• HOW TO COMPLETE THIS TASK:
Starting at the line with "At what (x,y)", copy each line through the last one below exactly as written, without any pictures.

• SOURCE MATERIAL:
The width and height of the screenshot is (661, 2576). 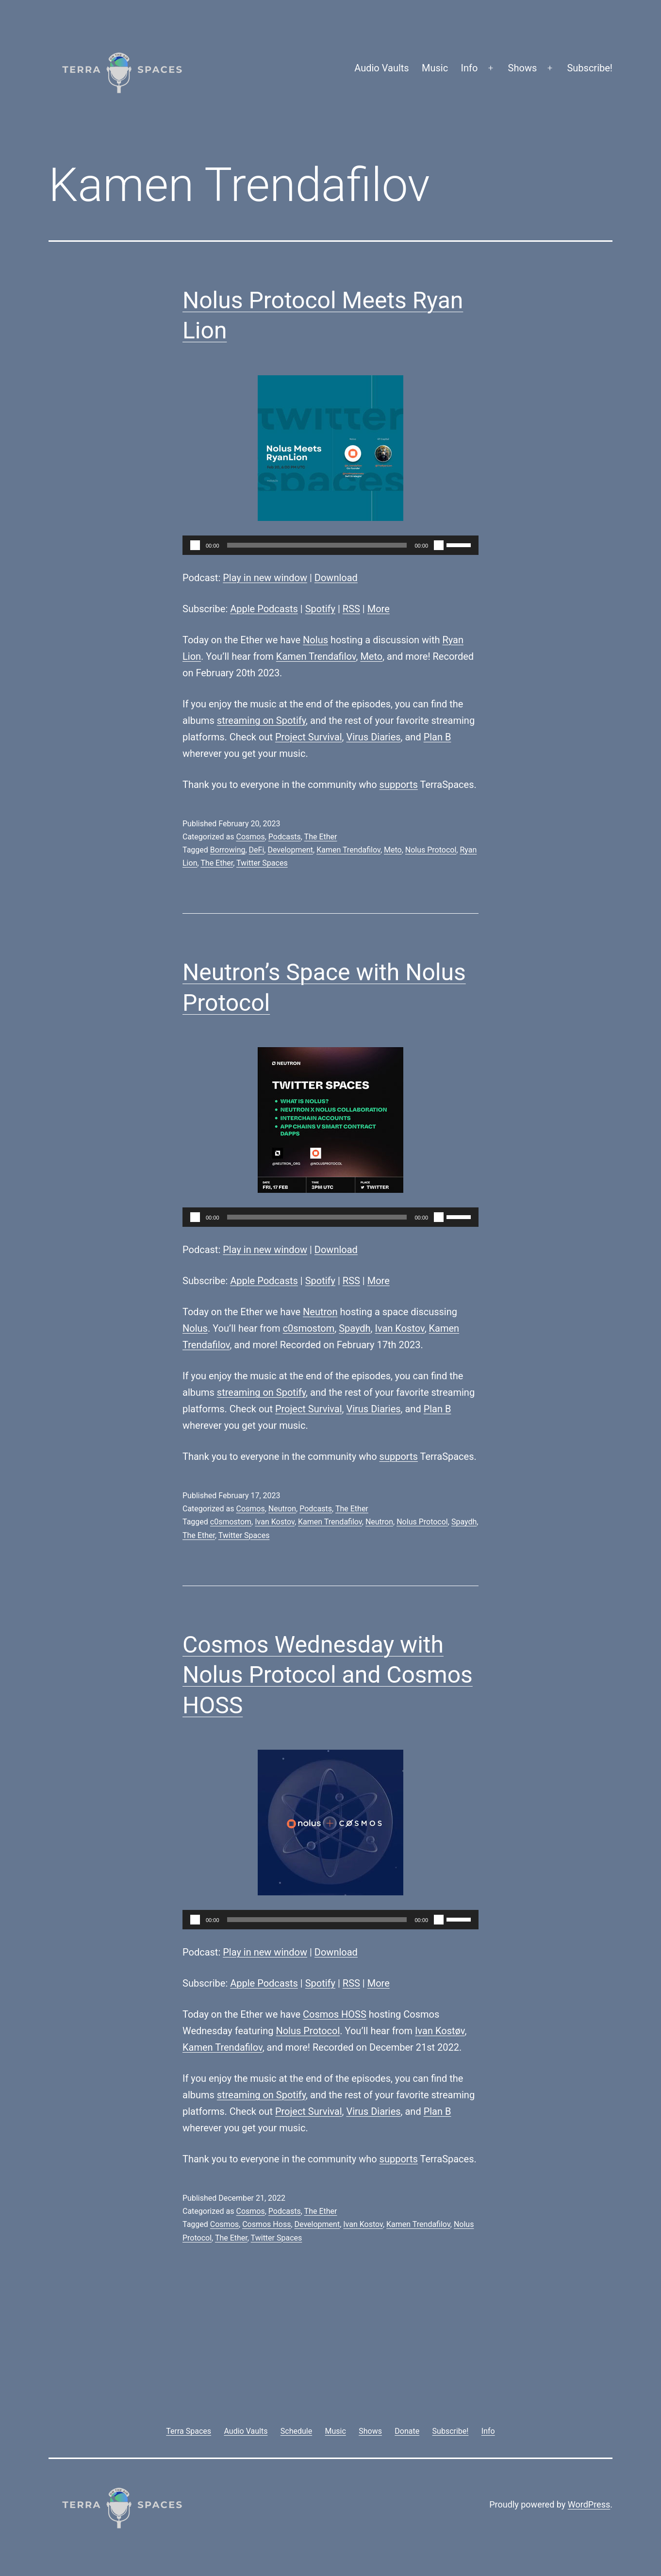 What do you see at coordinates (262, 863) in the screenshot?
I see `Twitter Spaces` at bounding box center [262, 863].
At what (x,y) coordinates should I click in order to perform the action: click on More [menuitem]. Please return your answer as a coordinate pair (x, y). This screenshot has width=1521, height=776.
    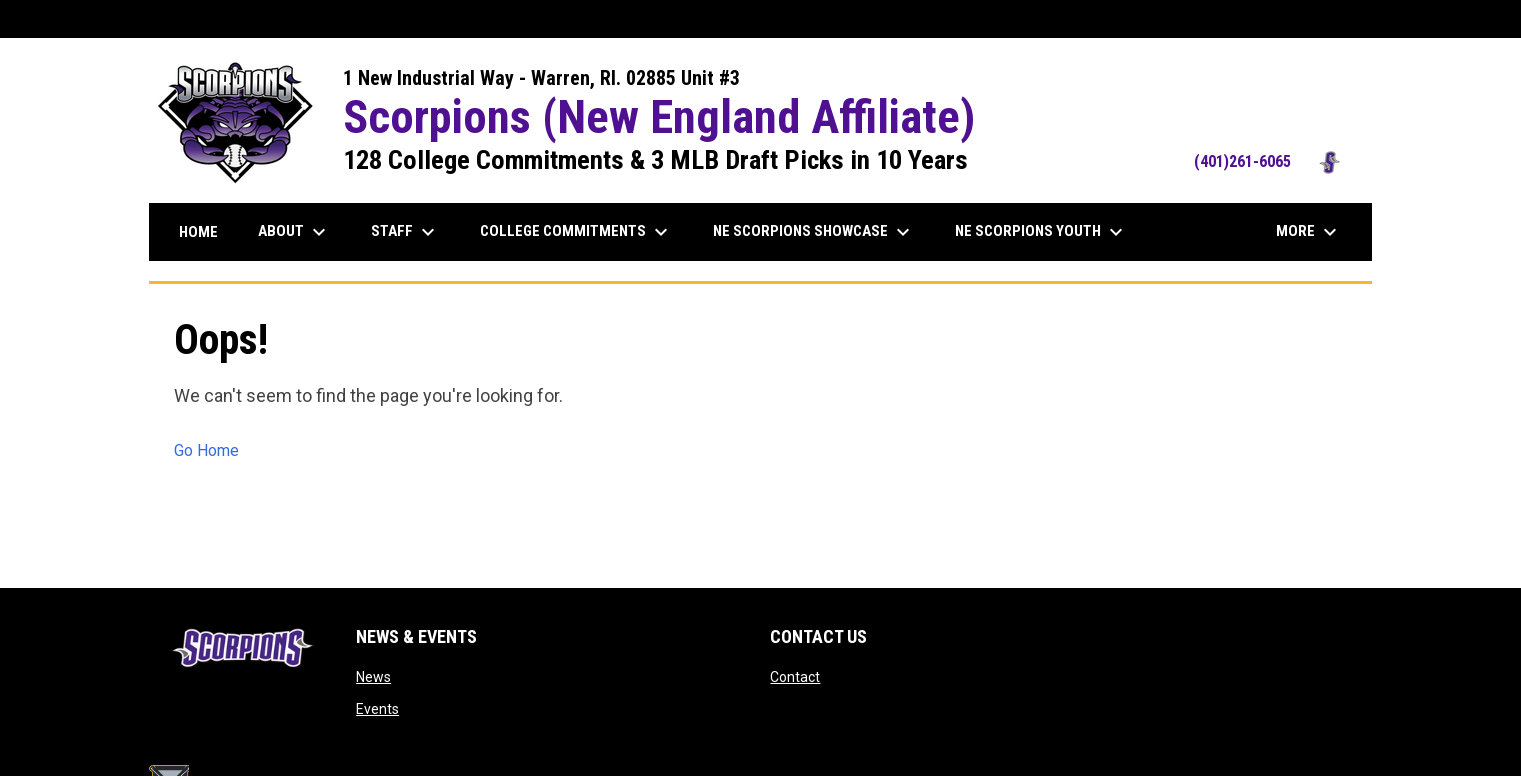
    Looking at the image, I should click on (1309, 232).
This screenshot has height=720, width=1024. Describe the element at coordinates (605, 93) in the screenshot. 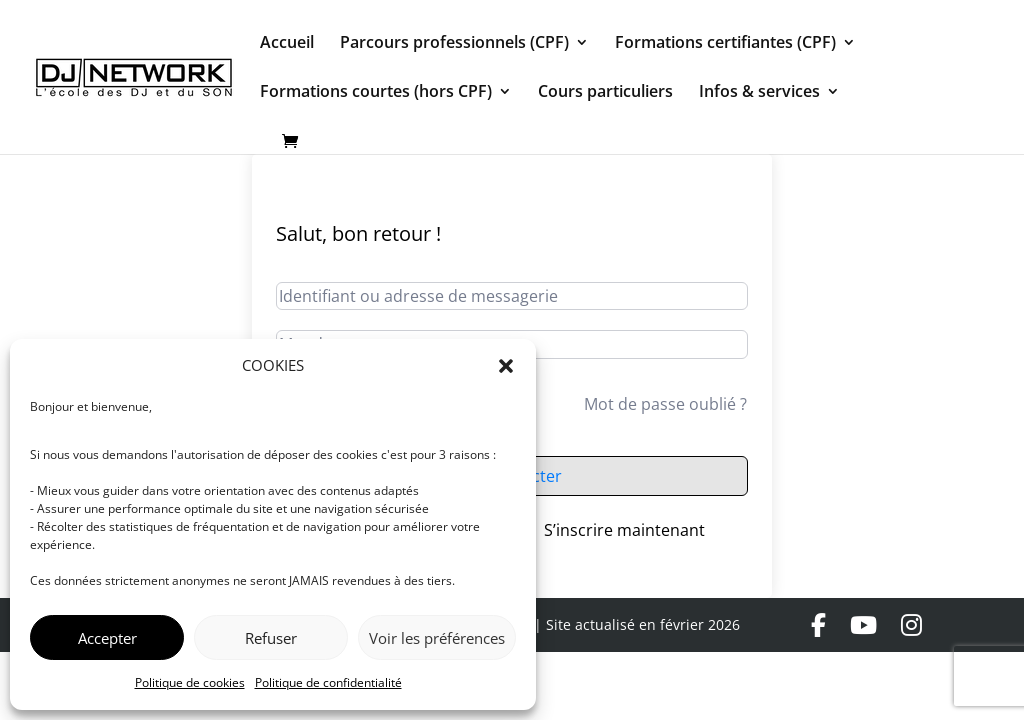

I see `Cours particuliers` at that location.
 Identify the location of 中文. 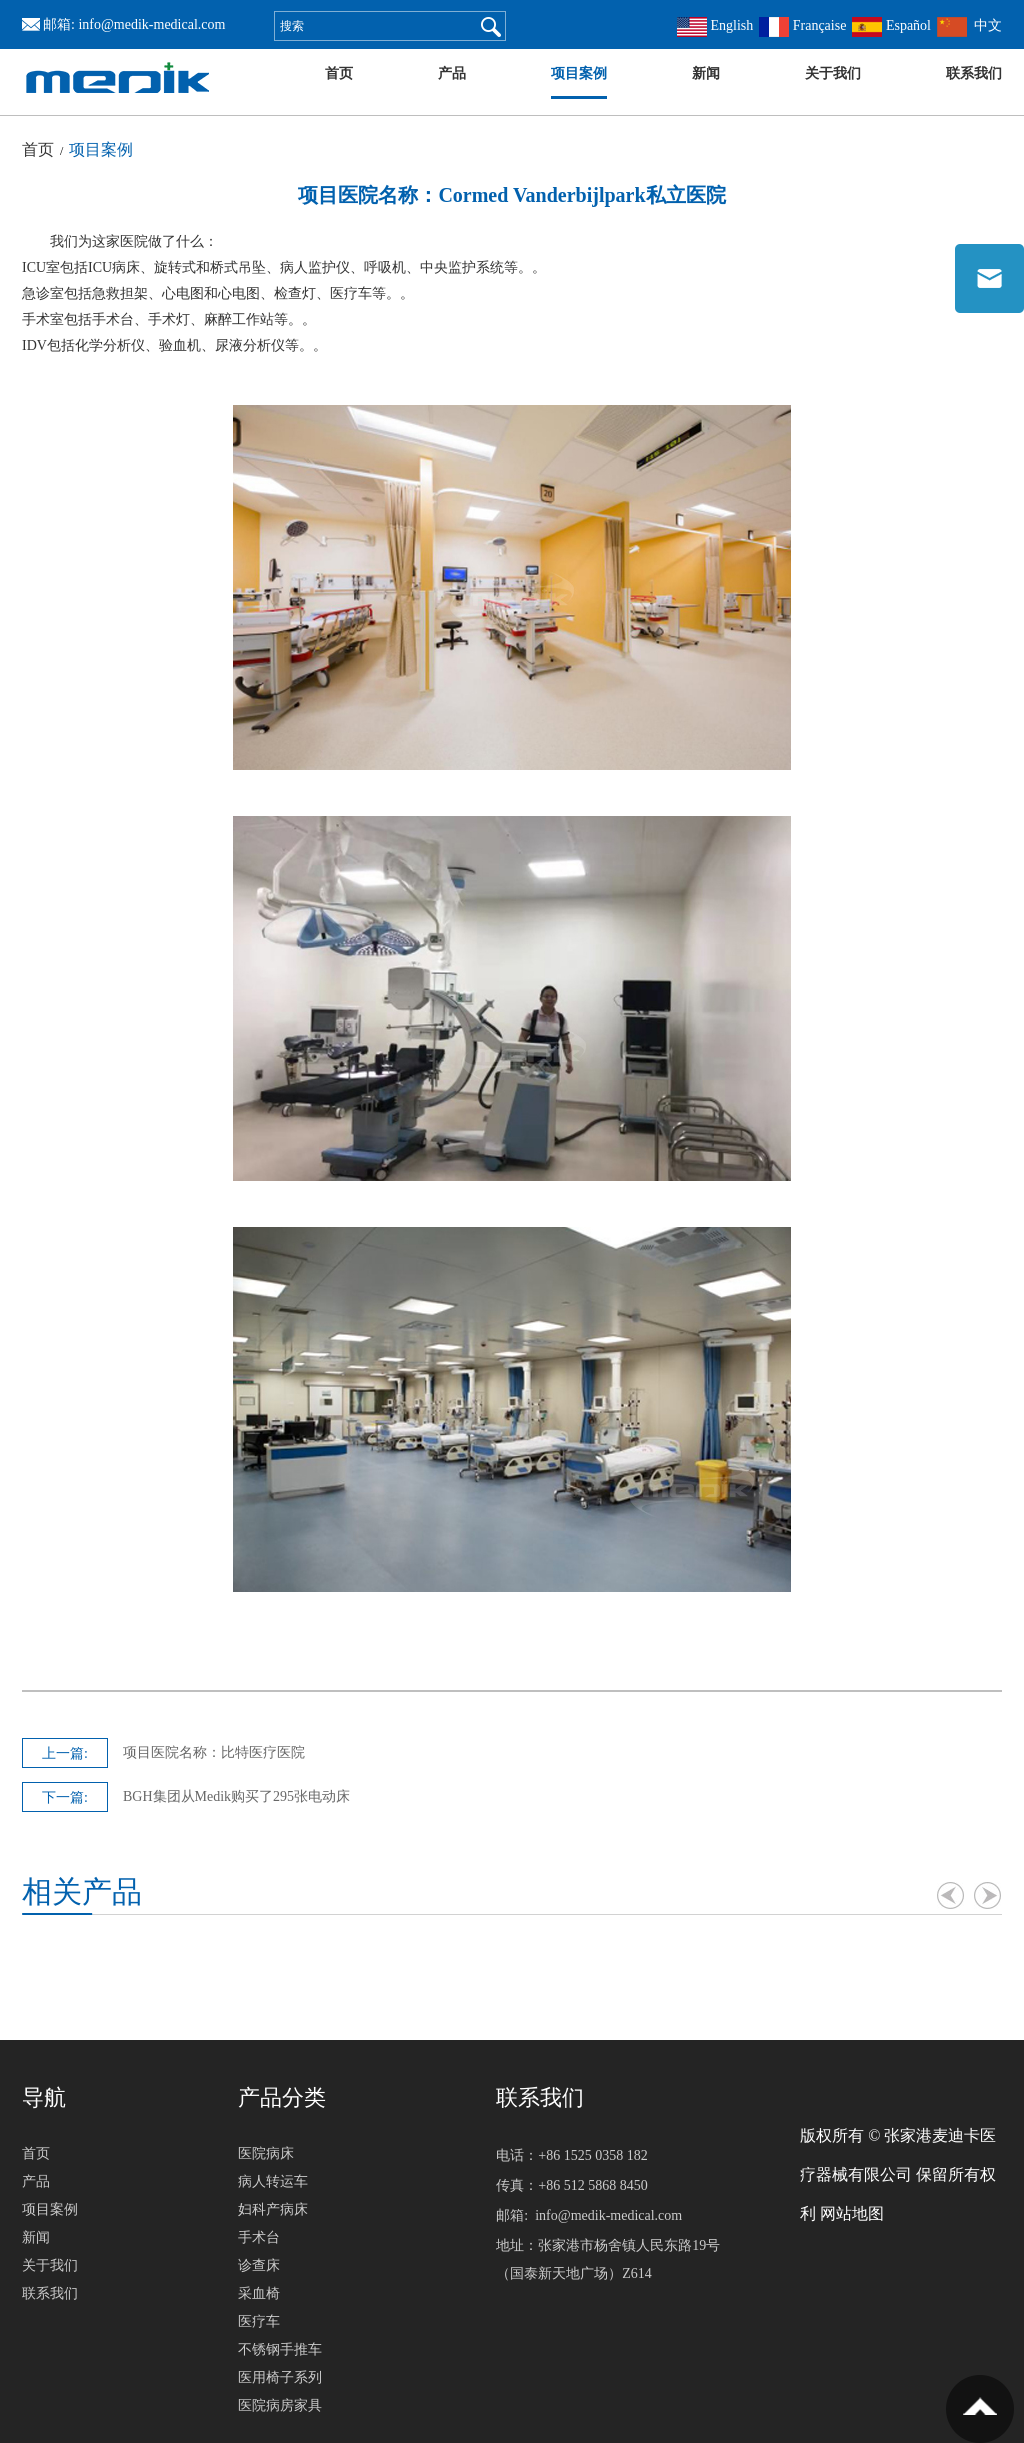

• COMPLETED EXERCISE:
At what (x,y) coordinates should I click in order to perform the action: click on More [menuitem]. Please return your answer as a coordinate pair (x, y). This screenshot has width=1521, height=776.
    Looking at the image, I should click on (1309, 232).
This screenshot has height=720, width=1024. Describe the element at coordinates (605, 93) in the screenshot. 

I see `Cours particuliers` at that location.
 Identify the location of 中文. 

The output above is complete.